[[ Records for processing open ]]
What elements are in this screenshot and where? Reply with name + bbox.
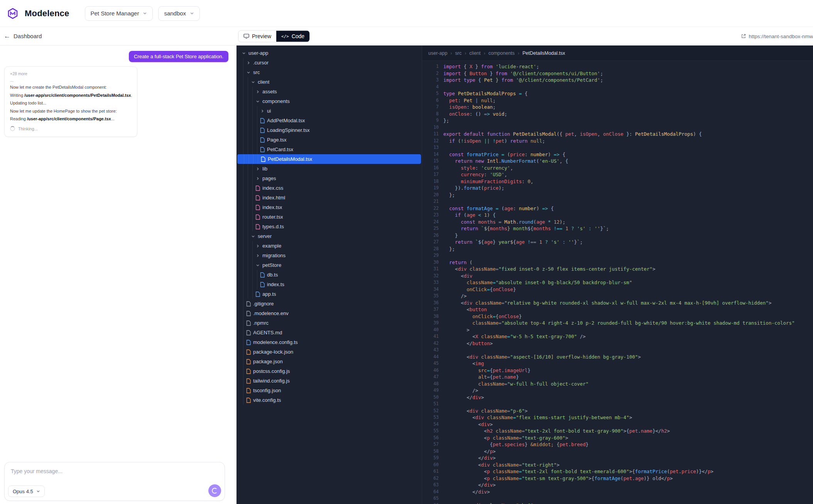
activity-ellipsis: ... <box>10 78 132 83</box>
indent-guide <box>252 270 253 280</box>
tree-folder-pages[interactable]: pages <box>237 174 422 183</box>
code-tab[interactable]: </> Code <box>276 30 309 42</box>
project-selector[interactable]: Pet Store Manager <box>85 6 153 21</box>
activity-line: Now let me create the PetDetailsModal co… <box>10 84 132 91</box>
tree-file-types.d.ts[interactable]: types.d.ts <box>237 222 422 231</box>
tree-item-label: lib <box>262 166 267 172</box>
indent-guide <box>243 308 243 318</box>
indent-guide <box>252 125 253 135</box>
indent-guide <box>248 106 248 116</box>
tree-file-.modelence.env[interactable]: .modelence.env <box>237 308 422 318</box>
code-editor: user-app›src›client›components›PetDetail… <box>422 46 813 504</box>
line-number: 53 <box>422 414 443 421</box>
indent-guide <box>248 87 248 96</box>
tree-file-index.ts[interactable]: index.ts <box>237 280 422 289</box>
arrow-left-icon: ← <box>4 32 10 40</box>
breadcrumb-item[interactable]: components <box>488 51 515 56</box>
tree-item-label: types.d.ts <box>262 224 284 229</box>
tree-folder-ui[interactable]: ui <box>237 106 422 116</box>
tree-file-tsconfig.json[interactable]: tsconfig.json <box>237 386 422 395</box>
breadcrumb-item[interactable]: PetDetailsModal.tsx <box>522 51 565 56</box>
tree-item-label: tailwind.config.js <box>253 378 290 384</box>
tree-file-PetDetailsModal.tsx[interactable]: PetDetailsModal.tsx <box>237 154 421 164</box>
breadcrumb-item[interactable]: src <box>455 51 462 56</box>
tree-file-PetCard.tsx[interactable]: PetCard.tsx <box>237 145 422 154</box>
send-button[interactable] <box>208 484 221 497</box>
code-line: 54 <div> <box>422 421 813 428</box>
tree-file-tailwind.config.js[interactable]: tailwind.config.js <box>237 376 422 386</box>
back-to-dashboard-link[interactable]: ← Dashboard <box>0 32 46 40</box>
indent-guide <box>252 164 253 174</box>
line-number: 59 <box>422 455 443 462</box>
tree-file-index.html[interactable]: index.html <box>237 193 422 202</box>
tree-folder-example[interactable]: example <box>237 241 422 251</box>
indent-guide <box>243 395 243 405</box>
tree-item-label: index.tsx <box>262 204 282 210</box>
indent-guide <box>248 145 248 154</box>
chevron-down-icon <box>250 234 256 238</box>
tree-file-postcss.config.js[interactable]: postcss.config.js <box>237 366 422 376</box>
line-number: 3 <box>422 77 443 84</box>
tree-item-label: components <box>262 98 290 104</box>
line-number: 49 <box>422 387 443 394</box>
tree-folder-user-app[interactable]: user-app <box>237 48 422 58</box>
tree-file-index.css[interactable]: index.css <box>237 183 422 193</box>
tree-file-router.tsx[interactable]: router.tsx <box>237 212 422 222</box>
topbar: Modelence Pet Store Manager sandbox <box>0 0 813 27</box>
tree-file-Page.tsx[interactable]: Page.tsx <box>237 135 422 145</box>
file-icon <box>246 320 251 326</box>
breadcrumb-item[interactable]: user-app <box>428 51 447 56</box>
model-selector[interactable]: Opus 4.5 <box>8 485 45 497</box>
breadcrumb-item[interactable]: client <box>469 51 480 56</box>
indent-guide <box>248 135 248 145</box>
indent-guide <box>243 106 243 116</box>
tree-folder-petStore[interactable]: petStore <box>237 260 422 270</box>
tree-file-app.ts[interactable]: app.ts <box>237 289 422 299</box>
more-activity-link[interactable]: +28 more <box>10 71 132 76</box>
line-number: 28 <box>422 246 443 253</box>
message-input[interactable]: Type your message... <box>5 462 225 474</box>
line-number: 14 <box>422 151 443 158</box>
user-message-bubble: Create a full-stack Pet Store applicatio… <box>129 51 228 62</box>
message-composer[interactable]: Type your message... Opus 4.5 <box>4 462 225 501</box>
indent-guide <box>248 231 248 241</box>
line-number: 35 <box>422 293 443 300</box>
code-line: 22 const formatAge = (age: number) => { <box>422 205 813 212</box>
tree-folder-server[interactable]: server <box>237 231 422 241</box>
tree-file-AddPetModal.tsx[interactable]: AddPetModal.tsx <box>237 116 422 125</box>
line-number: 42 <box>422 340 443 347</box>
file-icon <box>260 147 265 152</box>
file-icon <box>255 205 260 210</box>
tree-file-LoadingSpinner.tsx[interactable]: LoadingSpinner.tsx <box>237 125 422 135</box>
assistant-activity-card: +28 more ... Now let me create the PetDe… <box>4 66 137 137</box>
tree-folder-src[interactable]: src <box>237 67 422 77</box>
tree-folder-components[interactable]: components <box>237 96 422 106</box>
tree-file-modelence.config.ts[interactable]: modelence.config.ts <box>237 337 422 347</box>
indent-guide <box>243 299 243 308</box>
tree-file-package-lock.json[interactable]: package-lock.json <box>237 347 422 357</box>
code-line: 60 <div className="text-right"> <box>422 462 813 469</box>
code-line: 49 /> <box>422 387 813 394</box>
tree-file-package.json[interactable]: package.json <box>237 357 422 366</box>
indent-guide <box>243 260 243 270</box>
indent-guide <box>248 116 248 125</box>
tree-file-AGENTS.md[interactable]: AGENTS.md <box>237 328 422 337</box>
tree-folder-migrations[interactable]: migrations <box>237 251 422 260</box>
tree-file-.npmrc[interactable]: .npmrc <box>237 318 422 328</box>
tree-folder-lib[interactable]: lib <box>237 164 422 174</box>
indent-guide <box>243 386 243 395</box>
tree-file-db.ts[interactable]: db.ts <box>237 270 422 280</box>
tree-folder-client[interactable]: client <box>237 77 422 87</box>
tree-folder-assets[interactable]: assets <box>237 87 422 96</box>
tree-folder-.cursor[interactable]: .cursor <box>237 58 422 67</box>
tree-file-vite.config.ts[interactable]: vite.config.ts <box>237 395 422 405</box>
code-line: 10 <box>422 124 813 131</box>
line-number: 11 <box>422 131 443 138</box>
environment-selector[interactable]: sandbox <box>158 6 200 21</box>
sandbox-url[interactable]: https://tenant-sandbox-nmw <box>741 33 813 39</box>
code-line: 66 <div className="mb-6"> <box>422 502 813 504</box>
file-icon <box>246 369 251 374</box>
preview-tab[interactable]: Preview <box>238 30 276 42</box>
tree-file-.gitignore[interactable]: .gitignore <box>237 299 422 308</box>
tree-file-index.tsx[interactable]: index.tsx <box>237 202 422 212</box>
[[ Records for processing closed ]]
What this task involves
Return every line from the entries above that contains the word "types".

Task result
tree-file-types.d.ts[interactable]: types.d.ts <box>237 222 422 231</box>
tree-item-label: types.d.ts <box>262 224 284 229</box>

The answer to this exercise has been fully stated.